Et il y a des traces humaines, le tout dans une seule voiture. Copeaux d'ongles rongés et cheveux orphelins. Les traces de ceux passés avant vous. Des condamnations dérisoires pour la plupart, morceaux de merde et vols de téléphones. Les cartes bleues soustraites aux distributeurs et les coups de genoux dans les côtes d'un videur. Des condamnations de pacotille et, au milieu de cette foire, les hommes muets. Ceux qui s'attendent à être transférés vers les cours d'assises ; ceux qui ont sauvé qu'ils n'en sortiront pas demain. Ils restent souvent debout devant la porte, le regard droit et vague, fixé vers le néant, et ne répondent à aucune provocation des toxicomanes ou des uniformes. Ils n'en sortiront pas. Ni lundi ni dans six mois. Quelqu'un a choisi d'autre – un temps violent. Dans les années précédentes, on peut dire que le monde est accompli avec le sel d'avant-garde. C'est quelque chose d'inscrit dans leurs yeux, regardez, ces décennies de silence qui les attendent, toutes ces magouilles à négocier et la bonne conduite à prétendre. Les hommes muets sont pleins de larmes retenues ; ils attendent l'isolement derrière les portes de métal des prisons, les vraies. Matthieu Peck, Déjà les mouches (Gallimard, 2023)
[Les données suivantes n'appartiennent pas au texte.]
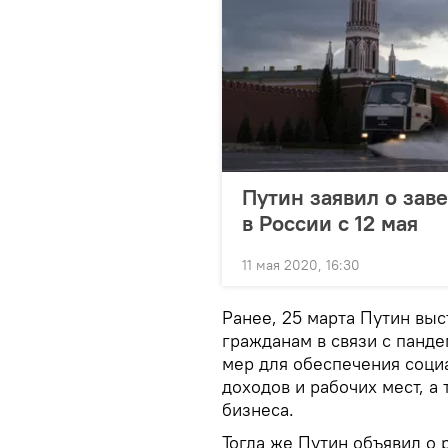
Путин заявил о зав
в России с 12 мая
11 мая 2020, 16:30
Ранее, 25 марта Путин вы
гражданам в связи с панде
мер для обеспечения соци
доходов и рабочих мест, а
бизнеса.
Тогда же Путин объявил о 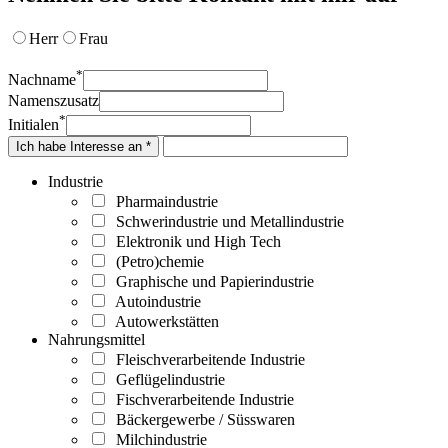
Herr
Frau
*
Nachname
Namenszusatz
*
Initialen
Ich habe Interesse an *
Industrie
Pharmaindustrie
Schwerindustrie und Metallindustrie
Elektronik und High Tech
(Petro)chemie
Graphische und Papierindustrie
Autoindustrie
Autowerkstätten
Nahrungsmittel
Fleischverarbeitende Industrie
Geflügelindustrie
Fischverarbeitende Industrie
Bäckergewerbe / Süsswaren
Milchindustrie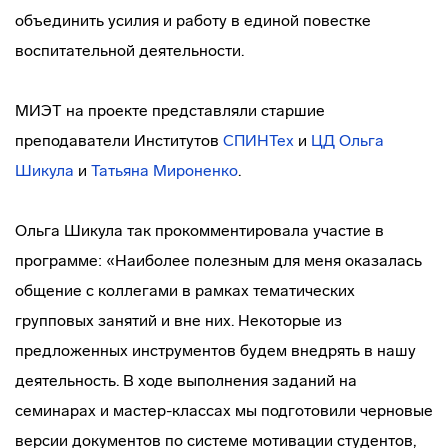
объединить усилия и работу в единой повестке
воспитательной деятельности.
МИЭТ на проекте представляли старшие
преподаватели Институтов
СПИНТех
и
ЦД
Ольга
Шикула
и
Татьяна Мироненко
.
Ольга Шикула так прокомментировала участие в
программе: «Наиболее полезным для меня оказалась
общение с коллегами в рамках тематических
групповых занятий и вне них. Некоторые из
предложенных инструментов будем внедрять в нашу
деятельность. В ходе выполнения заданий на
семинарах и мастер-классах мы подготовили черновые
версии документов по системе мотивации студентов,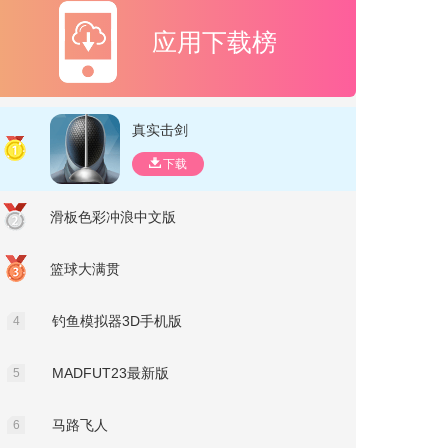
应用下载榜
真实击剑
下载
滑板色彩冲浪中文版
篮球大满贯
钓鱼模拟器3D手机版
4
MADFUT23最新版
5
马路飞人
6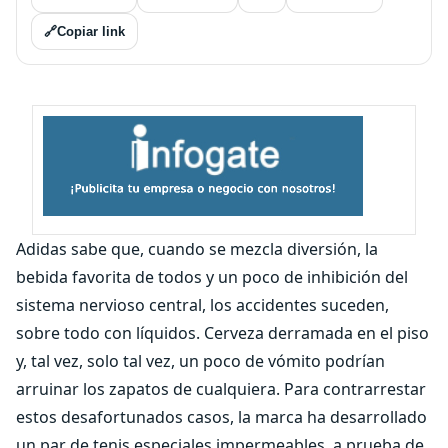
🔗
Copiar link
Adidas sabe que, cuando se mezcla diversión, la
bebida favorita de todos y un poco de inhibición del
sistema nervioso central, los accidentes suceden,
sobre todo con líquidos. Cerveza derramada en el piso
y, tal vez, solo tal vez, un poco de vómito podrían
arruinar los zapatos de cualquiera. Para contrarrestar
estos desafortunados casos, la marca ha desarrollado
un par de tenis especiales impermeables, a prueba de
Cela se voit : les ports sont en plexiglas. C'est ainsi que l'on garde les justiciables et la vermine, derrière des plaques à demi transparentes. Les architectes qui ont imaginé cela sont des surdoués du mal. Le virtuose de l'agonie. Ce n'est pas derrière de vulgaires barreaux qu'ils vous enferment – non. Ils vous séquestrent dans les odeurs de vos semblables, mendiants et violents ; ils vous forcent à humer les sauces d'existences insoupçonnées. C'est exact, cette putréfaction précise et raffinée : le musc de ceux prêts à être enterrés. Si vous parvenez à trouver toutes les pièces, il n'y aura pas de diffusion dans ces boîtes. Vous y êtes convié, asseyez-vous, cordialement ou tire de force ; Escorté parmi les chemins de stagiaires brunes et vicieuses – les intestins des villes.
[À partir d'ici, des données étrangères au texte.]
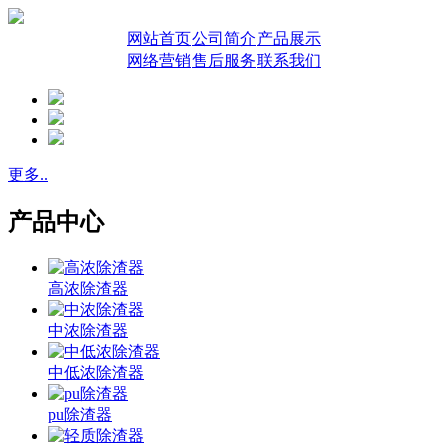
网站首页
公司简介
产品展示
网络营销
售后服务
联系我们
更多..
产品中心
高浓除渣器
中浓除渣器
中低浓除渣器
pu除渣器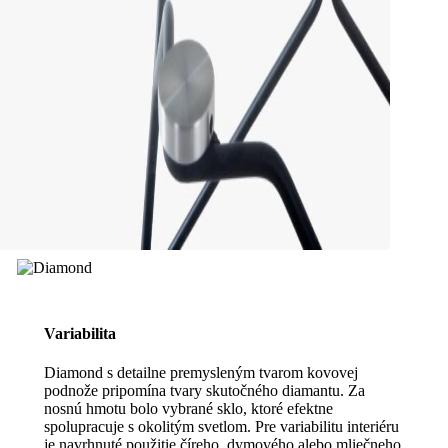
Variabilita
Diamond s detailne premysleným tvarom kovovej
podnože pripomína tvary skutočného diamantu. Za
nosnú hmotu bolo vybrané sklo, ktoré efektne
spolupracuje s okolitým svetlom. Pre variabilitu interiéru
je navrhnuté použitie číreho, dymového alebo mliečneho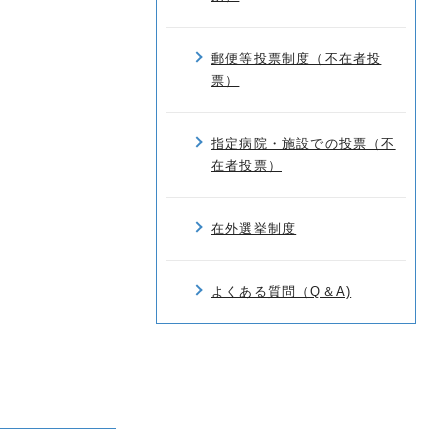
郵便等投票制度（不在者投
票）
指定病院・施設での投票（不
在者投票）
在外選挙制度
よくある質問（Q＆A)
Et ces inscriptions là, devant lui : mort.
décédé.
Un mètre sur deux. C'étaient vraiment des moustiques écrasés contre le mur pour former ces lettres énormes. Insecte après insecte. Un retour au primitif, avec le sang pour pigment. Cette substance visqueuse, violette et cramoisie. Il fallait s'approcher pour voir ces carcasses noires et plates, déchirées et collées ensemble à jamais. Des centaines. De petits amas de mucus gluant qui ressemblaient à des taches d'encre. Du sang et des moustiques : voilà comment vous résumeriez peut-être plus tard votre séjour dans ce trou immonde.
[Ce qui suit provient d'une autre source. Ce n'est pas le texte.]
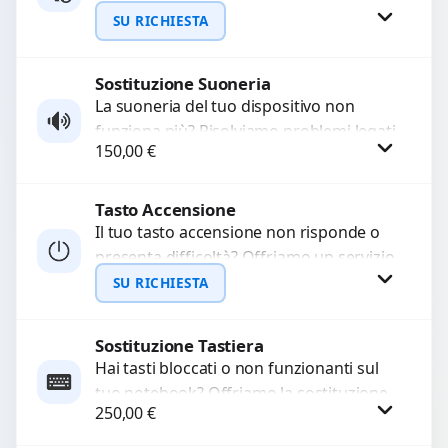
WhatsApp
audio delle registrazioni o delle
SU RICHIESTA
chiamate. Diagnosi accurata e ricambi
di...
Sostituzione Suoneria
Richiedi Preventivo
La suoneria del tuo dispositivo non
funziona più? Risolviamo problemi legati
WhatsApp
150,00
€
a moduli audio difettosi con interventi
precisi e componenti...
Tasto Accensione
Procedi
Il tuo tasto accensione non risponde o
presenta difficoltà? Offriamo un servizio
professionale di riparazione o
SU RICHIESTA
sostituzione utilizzando componenti di...
Sostituzione Tastiera
Richiedi Preventivo
Hai tasti bloccati o non funzionanti sul
tuo notebook? Offriamo la sostituzione
WhatsApp
250,00
€
completa della tastiera con ricambi di
alta qualità...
Jamais les cellules n'avaient aussi bien mérité leur nom. Et même alors, il était difficile de décrire cet endroit. Un tas de boue. Un sanctuaire dédié aux morts, où l'on peut anéantir le peu d'odorat qui nous reste. Vraiment, le genre d'endroit qui donne envie de se suicider. Comment dire ? Sept mètres carrés de jaunisse – l'air suffocant d'urine. Et les toilettes, bien sûr, bouchées. Dans ces toilettes, flottent deux vieilles chaussettes dépareillées. Des briques de jus d'orange vides, des boîtes de petit-déjeuner, laissées par d'anciens détenus. Une odeur rance de graisse, voilà tout ; le spectacle sordide d'une civilisation déchue. Des restes de plats préparés au micro-ondes, cachés derrière une canalisation qui fuit, où se joue un film épique miniature de larves et d'asticots. Jules César au milieu, une mouche deux fois plus grosse que les autres. Humains ou insectes, tous restent cloués au sol ici. Les choses ne se produisent plus dans l'air, mais restent solidement ancrées au béton froid et humide.
Anéanti. Détruit.
Et puis, tout autour, des traces humaines. Des rognures d'ongles, des cheveux épars. Les marques de ceux qui vous ont précédés. La plupart ont écopé de peines ridicules pour possession de haschisch et vols de téléphones. Cartes bancaires arrachées aux distributeurs automatiques, coups de genou dans les côtes d'un videur. Des délits mineurs et, au milieu de ce tumulte, les hommes silencieux. Ceux qui attendent d'être transférés au tribunal ; ceux qui savent qu'ils ne sortiront pas demain. Souvent, ils se tiennent près de la porte, le regard vide, insensibles aux provocations des toxicomanes ou des policiers. Ils ne sortiront pas. Ni lundi, ni dans six mois. Mais autre chose viendra : une période de violence. Peut-être dans quelques années, qui sait, mais pas avant que le monde n'ait basculé. C'est écrit dans leurs yeux, regardez, ces décennies de silence qui les attendent, toutes les manœuvres qu'il faudra négocier ici, et les bonnes manières qu'il faudra feindre. Les hommes silencieux sont remplis de larmes retenues. Ils attendent l'isolement cellulaire derrière les portes métalliques des prisons, les vraies.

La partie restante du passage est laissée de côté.